[To do]
At the line containing "This article was originally published in the", begin an exact copy, and continue through the last line of the entries below. Leave out any pictures.

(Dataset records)
========================
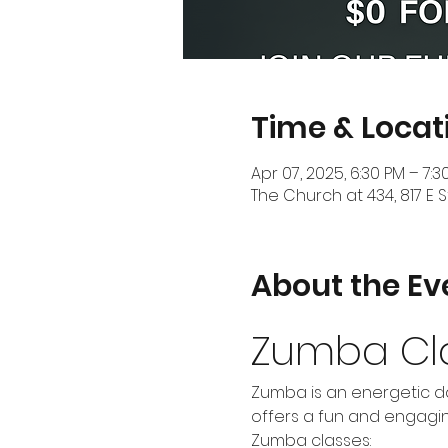
Time & Locat
Apr 07, 2025, 6:30 PM – 7:3
The Church at 434, 817 E S
About the Ev
Zumba Cl
Zumba is an energetic da
offers a fun and engaging
Zumba classes:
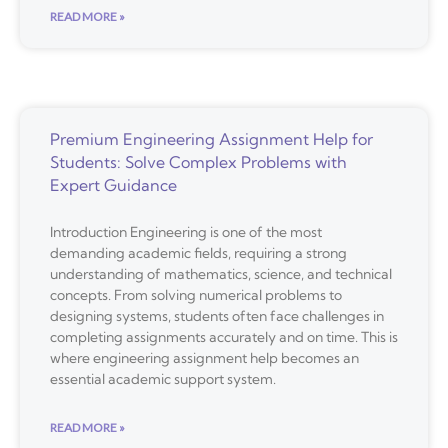
READ MORE »
Premium Engineering Assignment Help for
Students: Solve Complex Problems with
Expert Guidance
Introduction Engineering is one of the most
demanding academic fields, requiring a strong
understanding of mathematics, science, and technical
concepts. From solving numerical problems to
designing systems, students often face challenges in
completing assignments accurately and on time. This is
where engineering assignment help becomes an
essential academic support system.
READ MORE »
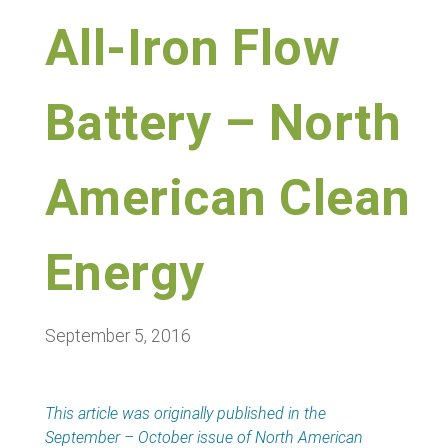
All-Iron Flow
Battery – North
American Clean
Energy
September 5, 2016
This article was originally published in the
September – October issue of North American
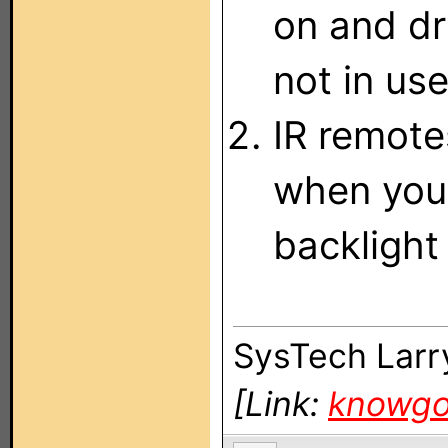
on and dr
not in use
IR remote
when you 
backlight 
SysTech Larr
[Link:
knowg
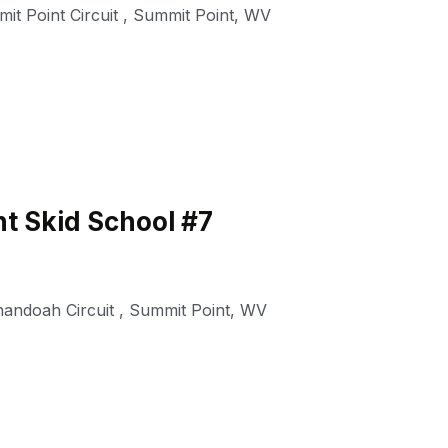
it Point Circuit
,
Summit Point
,
WV
t Skid School #7
nandoah Circuit
,
Summit Point
,
WV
========================
[Solution to this problem]
This article was originally published in the
September – October issue of North American
on and dr
not in use
IR remote
when you 
backlight 
SysTech Larr
[Link:
knowg
it Point Circuit
,
Summit Point
,
WV
t Skid School #7
nandoah Circuit
,
Summit Point
,
WV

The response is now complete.